What's the matter, Paul? Didn't your mama teach you the difference between right and wrong?
Recording a movie off TV and then selling it or otherwise using it for profit is stealing. Recording off TV and watching later, with or without friends, is not. Giving for free a tape to a friend to watch what he could have watched for free off the air is not. Dubbing a copy of that CD for your friend is stealing. If you're going to do it, don't advertise it on a public bulletin board.
Using email instead of long distance... well I guess that only shows how low some people will stoop to justify their actions. Or maybe it shows you just don't have a clue. What's the connection between choosing between two different legal forms of communication and stealing software?
Suit yourself. Good software doesn't just happen. Real people work hard to create good programs. Just because they are easy to copy doesn't make it right to steal them. Your twisting of the words of the licensing agreement doesn't make it right. Your lame justification about test driving doesn't cut it either. Wilson Software offers free demos of all their programs at http://www.wilsonsw.com/demo.html.
Steve's original request was to purchase a program someone no longer wanted. That is legal, provided the seller does not keep a copy. Making copies of programs for your friends, or "loaning" them your program and pretending you don't know they are copying it, is no different from walking into JC Penneys and walking out with an "extra" pair of jeans. It's a crime. It's less of a crime than armed burglary, and more of a crime than roulette harvesting. It's certainly nothing to be proud of on a public bulletin board. Of course it's easier to get away with stealing software. What keeps you from shoplifting (assuming you don't shoplift)? Knowing it's wrong, or the fear of getting caught?

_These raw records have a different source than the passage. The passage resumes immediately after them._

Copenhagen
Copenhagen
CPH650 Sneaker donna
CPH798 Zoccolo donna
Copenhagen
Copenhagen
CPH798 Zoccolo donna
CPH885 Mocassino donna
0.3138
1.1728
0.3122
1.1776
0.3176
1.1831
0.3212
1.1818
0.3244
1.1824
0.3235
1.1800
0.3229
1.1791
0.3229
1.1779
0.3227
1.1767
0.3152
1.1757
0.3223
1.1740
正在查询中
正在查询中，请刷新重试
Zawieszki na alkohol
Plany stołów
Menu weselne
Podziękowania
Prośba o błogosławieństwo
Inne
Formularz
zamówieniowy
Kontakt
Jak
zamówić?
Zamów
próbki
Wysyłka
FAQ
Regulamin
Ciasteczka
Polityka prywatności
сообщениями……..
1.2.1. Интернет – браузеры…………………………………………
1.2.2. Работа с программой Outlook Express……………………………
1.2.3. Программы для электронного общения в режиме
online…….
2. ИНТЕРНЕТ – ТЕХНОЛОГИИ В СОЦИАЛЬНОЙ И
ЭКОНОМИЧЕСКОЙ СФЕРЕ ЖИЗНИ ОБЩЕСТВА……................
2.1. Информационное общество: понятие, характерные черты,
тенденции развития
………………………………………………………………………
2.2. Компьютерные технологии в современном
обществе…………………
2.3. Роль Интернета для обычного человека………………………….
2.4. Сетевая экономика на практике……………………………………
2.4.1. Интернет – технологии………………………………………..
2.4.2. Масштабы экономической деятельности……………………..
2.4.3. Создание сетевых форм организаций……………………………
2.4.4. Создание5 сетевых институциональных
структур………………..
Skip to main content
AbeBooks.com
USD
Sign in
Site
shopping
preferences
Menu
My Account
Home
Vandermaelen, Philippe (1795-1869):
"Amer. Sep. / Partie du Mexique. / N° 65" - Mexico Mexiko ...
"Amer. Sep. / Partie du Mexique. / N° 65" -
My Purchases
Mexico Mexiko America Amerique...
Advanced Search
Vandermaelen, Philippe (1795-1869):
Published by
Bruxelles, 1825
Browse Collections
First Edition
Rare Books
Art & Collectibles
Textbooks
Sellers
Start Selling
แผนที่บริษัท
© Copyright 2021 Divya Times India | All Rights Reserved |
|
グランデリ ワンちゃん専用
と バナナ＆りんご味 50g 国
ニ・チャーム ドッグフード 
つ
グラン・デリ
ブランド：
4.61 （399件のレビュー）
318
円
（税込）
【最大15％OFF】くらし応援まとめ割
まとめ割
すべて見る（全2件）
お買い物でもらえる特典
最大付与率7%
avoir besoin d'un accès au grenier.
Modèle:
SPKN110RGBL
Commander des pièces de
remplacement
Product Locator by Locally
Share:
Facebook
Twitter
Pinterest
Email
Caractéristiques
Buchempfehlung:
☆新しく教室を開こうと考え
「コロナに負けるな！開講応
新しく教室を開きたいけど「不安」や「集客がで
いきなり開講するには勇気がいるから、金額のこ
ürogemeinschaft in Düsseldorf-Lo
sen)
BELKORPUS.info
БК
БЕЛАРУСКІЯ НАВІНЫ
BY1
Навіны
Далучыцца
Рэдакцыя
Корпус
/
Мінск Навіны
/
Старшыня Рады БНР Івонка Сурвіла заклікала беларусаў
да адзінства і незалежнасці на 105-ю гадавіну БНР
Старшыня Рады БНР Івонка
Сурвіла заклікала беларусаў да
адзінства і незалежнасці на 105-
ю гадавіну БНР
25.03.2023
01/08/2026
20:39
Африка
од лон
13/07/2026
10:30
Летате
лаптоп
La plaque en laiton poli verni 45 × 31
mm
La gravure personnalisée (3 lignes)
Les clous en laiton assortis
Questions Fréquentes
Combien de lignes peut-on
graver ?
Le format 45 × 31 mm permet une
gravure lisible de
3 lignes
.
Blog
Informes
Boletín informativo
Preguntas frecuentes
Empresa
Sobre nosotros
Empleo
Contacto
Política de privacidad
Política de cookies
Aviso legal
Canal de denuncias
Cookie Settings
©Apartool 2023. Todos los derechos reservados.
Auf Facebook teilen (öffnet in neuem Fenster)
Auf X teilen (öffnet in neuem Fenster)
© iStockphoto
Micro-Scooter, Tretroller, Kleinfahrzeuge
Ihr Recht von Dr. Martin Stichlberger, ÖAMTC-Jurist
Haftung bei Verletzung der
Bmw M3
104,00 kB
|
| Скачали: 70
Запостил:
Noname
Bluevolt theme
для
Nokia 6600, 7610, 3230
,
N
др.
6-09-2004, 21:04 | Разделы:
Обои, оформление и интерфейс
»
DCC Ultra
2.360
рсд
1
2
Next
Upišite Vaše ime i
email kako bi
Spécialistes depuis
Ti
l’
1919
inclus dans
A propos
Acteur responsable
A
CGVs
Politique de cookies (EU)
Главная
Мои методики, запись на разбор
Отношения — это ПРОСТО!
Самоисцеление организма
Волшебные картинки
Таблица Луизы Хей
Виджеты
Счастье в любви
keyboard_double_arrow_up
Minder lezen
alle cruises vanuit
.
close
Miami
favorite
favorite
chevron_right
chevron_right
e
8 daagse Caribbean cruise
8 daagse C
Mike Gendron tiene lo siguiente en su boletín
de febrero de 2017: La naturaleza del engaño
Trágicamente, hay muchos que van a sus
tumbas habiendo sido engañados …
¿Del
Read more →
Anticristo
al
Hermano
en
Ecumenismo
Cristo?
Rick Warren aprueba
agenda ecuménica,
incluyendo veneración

In a group of people who would express outrage at someone stealing their scans and otherwise illegally competing on eBay, I am very disappointed more people don't know how bootlegging hurts real people, just like us, that write the programs that make this electronic world sing. Don't they have the right to profit from their labor? The more "socially acceptable" bootlegging is, the more people will find other lines of work to feed their families and the less good software will be available for you to pirate.